EXERCISE DETAILS =>
The expected output is each line below containing "information", copied in full.
** GIVEN RECORDS follows **
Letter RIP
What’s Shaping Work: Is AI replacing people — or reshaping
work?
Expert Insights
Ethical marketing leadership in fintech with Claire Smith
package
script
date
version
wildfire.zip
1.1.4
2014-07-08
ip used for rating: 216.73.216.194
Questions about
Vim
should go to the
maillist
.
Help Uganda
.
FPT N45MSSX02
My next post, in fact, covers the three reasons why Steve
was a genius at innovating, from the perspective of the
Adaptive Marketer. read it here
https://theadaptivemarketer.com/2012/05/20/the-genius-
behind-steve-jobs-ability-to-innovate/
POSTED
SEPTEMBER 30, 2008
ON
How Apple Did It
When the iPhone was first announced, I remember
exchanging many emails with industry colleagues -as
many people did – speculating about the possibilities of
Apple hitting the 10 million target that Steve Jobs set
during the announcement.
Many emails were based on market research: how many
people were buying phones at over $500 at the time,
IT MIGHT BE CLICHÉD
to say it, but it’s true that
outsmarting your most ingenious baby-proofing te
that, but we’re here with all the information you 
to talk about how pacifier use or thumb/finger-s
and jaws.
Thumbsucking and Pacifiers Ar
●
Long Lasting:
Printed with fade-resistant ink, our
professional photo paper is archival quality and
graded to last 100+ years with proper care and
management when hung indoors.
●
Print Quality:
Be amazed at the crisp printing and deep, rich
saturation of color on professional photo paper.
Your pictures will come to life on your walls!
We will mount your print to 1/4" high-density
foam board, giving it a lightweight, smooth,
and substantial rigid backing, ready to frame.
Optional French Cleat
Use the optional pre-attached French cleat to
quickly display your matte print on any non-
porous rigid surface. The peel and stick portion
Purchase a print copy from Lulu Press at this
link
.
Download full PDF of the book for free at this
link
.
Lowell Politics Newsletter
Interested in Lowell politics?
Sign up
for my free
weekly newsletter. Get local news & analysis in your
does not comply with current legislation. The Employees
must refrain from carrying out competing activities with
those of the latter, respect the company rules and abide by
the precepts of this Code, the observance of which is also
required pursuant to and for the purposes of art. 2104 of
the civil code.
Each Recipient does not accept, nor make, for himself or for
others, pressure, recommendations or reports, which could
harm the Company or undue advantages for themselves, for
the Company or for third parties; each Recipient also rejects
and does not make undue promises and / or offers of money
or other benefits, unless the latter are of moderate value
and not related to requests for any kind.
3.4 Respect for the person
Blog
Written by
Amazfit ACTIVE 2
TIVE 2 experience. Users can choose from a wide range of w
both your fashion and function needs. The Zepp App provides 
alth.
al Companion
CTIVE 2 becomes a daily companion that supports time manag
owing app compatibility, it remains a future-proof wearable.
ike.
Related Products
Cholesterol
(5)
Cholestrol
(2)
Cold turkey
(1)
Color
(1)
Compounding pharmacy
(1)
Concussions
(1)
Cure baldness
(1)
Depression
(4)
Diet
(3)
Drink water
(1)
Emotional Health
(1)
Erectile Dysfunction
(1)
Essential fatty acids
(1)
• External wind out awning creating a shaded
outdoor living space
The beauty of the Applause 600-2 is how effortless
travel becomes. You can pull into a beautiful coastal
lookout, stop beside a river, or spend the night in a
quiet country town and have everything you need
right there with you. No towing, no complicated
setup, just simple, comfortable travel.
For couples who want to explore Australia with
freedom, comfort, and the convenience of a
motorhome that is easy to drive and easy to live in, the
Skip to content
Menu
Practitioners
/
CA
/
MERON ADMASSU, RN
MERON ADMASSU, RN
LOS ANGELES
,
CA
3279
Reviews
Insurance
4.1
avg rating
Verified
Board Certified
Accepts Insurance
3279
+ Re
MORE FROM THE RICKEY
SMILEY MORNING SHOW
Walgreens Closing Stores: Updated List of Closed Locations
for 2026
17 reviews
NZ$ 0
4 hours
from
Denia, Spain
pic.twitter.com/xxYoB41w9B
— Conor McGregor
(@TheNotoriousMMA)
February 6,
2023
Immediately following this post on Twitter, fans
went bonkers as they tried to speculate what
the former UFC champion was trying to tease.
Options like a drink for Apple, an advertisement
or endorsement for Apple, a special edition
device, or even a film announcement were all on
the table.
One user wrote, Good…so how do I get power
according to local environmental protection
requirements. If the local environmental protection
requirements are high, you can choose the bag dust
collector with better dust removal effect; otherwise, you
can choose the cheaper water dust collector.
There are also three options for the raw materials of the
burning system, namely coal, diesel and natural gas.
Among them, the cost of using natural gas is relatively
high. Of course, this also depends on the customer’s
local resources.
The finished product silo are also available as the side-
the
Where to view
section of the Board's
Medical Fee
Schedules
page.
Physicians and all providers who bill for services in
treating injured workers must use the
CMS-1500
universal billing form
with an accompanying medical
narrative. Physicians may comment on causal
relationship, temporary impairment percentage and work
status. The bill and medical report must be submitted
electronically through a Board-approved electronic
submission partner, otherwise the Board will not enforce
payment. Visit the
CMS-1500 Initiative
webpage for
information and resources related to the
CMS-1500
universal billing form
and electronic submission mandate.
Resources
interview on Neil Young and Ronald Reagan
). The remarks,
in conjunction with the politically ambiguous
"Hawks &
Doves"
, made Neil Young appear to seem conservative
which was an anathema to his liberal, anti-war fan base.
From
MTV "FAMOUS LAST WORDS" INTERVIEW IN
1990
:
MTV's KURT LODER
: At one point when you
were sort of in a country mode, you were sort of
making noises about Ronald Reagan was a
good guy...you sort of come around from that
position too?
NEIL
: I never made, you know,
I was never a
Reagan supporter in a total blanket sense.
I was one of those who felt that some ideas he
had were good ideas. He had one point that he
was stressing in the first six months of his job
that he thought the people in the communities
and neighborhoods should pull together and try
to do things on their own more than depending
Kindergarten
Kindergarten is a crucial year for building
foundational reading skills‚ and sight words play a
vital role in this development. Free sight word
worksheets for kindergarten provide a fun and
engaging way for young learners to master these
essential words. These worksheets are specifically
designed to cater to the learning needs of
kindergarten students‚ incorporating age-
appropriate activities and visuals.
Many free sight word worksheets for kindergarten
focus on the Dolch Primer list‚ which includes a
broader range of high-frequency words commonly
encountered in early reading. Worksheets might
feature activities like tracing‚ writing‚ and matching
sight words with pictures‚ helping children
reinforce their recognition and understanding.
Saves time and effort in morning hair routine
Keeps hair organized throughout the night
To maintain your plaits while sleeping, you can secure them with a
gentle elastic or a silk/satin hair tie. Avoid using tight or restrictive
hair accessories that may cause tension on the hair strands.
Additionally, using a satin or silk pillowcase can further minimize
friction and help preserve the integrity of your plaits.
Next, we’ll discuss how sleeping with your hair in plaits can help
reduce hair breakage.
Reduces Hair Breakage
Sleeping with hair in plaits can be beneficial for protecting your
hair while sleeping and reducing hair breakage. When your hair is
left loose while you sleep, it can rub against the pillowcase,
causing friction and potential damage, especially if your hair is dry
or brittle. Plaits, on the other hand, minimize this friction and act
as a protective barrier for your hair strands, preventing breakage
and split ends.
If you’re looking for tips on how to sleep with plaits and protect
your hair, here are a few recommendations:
** End of GIVEN RECORDS **
ANSWER BOX =>
that, but we’re here with all the information you 
information and resources related to the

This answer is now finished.